Relative Sea Level Rise (RSLR)


The change in the level of the ocean relative to the land at a particular location. RSLR includes both global and local factors. Globally, sea level is rising due to climate change as warmer temperatures cause the thermal expansion of ocean water and the melting of land ice. Locally, sea level change is also affected by vertical land motion, or the movement of land up or down. In the Mid-Atlantic region, the land is slowly subsiding, or sinking, leading to RSLR rates greater than the average global rate (SLR Projections Guidance Document)

Saltwater intrusion


the movement of brackish water -- water with a total dissolved-solid (TDS) concentrations greater than or equal to 1,000 milligrams per liter (mg/L) -- into freshwater, including into surface waters, aquifers, and water within soils. (SWI Planning document​)



A series of extremely long waves caused by a large and sudden displacement of the ocean, usually the result of an earthquake below or near the ocean floor. The tsunami risk in Maryland is very low, and if one were to occur it is important to go inland and to higher ground. (NOAA​)

Urban Heat


Urbanized areas that experience higher temperatures than outlying areas. Structures such as buildings, roads, and other infrastructure absorb and re-emit the sun’s heat more than natural landscapes such as forests and water bodies. Urban areas, where these structures are highly concentrated and greenery is limited, become “islands” of higher temperatures relative to outlying areas.

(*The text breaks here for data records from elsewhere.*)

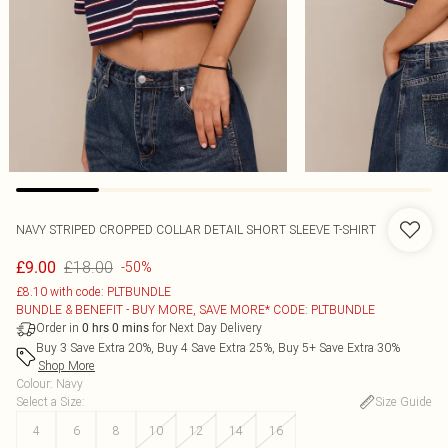
NAVY STRIPED CROPPED COLLAR DETAIL SHORT SLEEVE T-SHIRT
£18.00
£9.00
-50%
£8.10 with code: PLTBUNDLE
BUNDLE & BENEFIT - BUY MORE, SAVE MORE* CODE: PLTBUNDLE
Order in
for Next Day Delivery
0
hrs
0
mins
Buy 3 Save Extra 20%, Buy 4 Save Extra 25%, Buy 5+ Save Extra 30%
Shop More
Colour
:
Navy
Select a Size
:
Size Guide
4
6
8
10
12
14
16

Daytime temperatures in urban areas are about 1–7°F higher than temperatures in outlying areas and nighttime temperatures are about 2-5°F higher. (EPA​)

Water quality impacts


Increasing temperature, runoff and erosion are predicted to degrade water quality throughout Maryland. Modeling analyses conducted by the Chesapeake Bay Program since 2019 estimate these factors will lead to a net degradation of water quality. (Modified from MD Climate Addendum​ pg. A-2)



Wildfires are a common occurrence in Maryland. The only natural cause of wildfires is lightning, and this accounts for only 4% of the wildfire ignitions in Maryland. The remaining 96% of wildfires are caused by humans. Maryland’s leading cause of wildfires is improper debris or outdoor burning that ignites an average of 35% of the fires each year (Maryland DNR)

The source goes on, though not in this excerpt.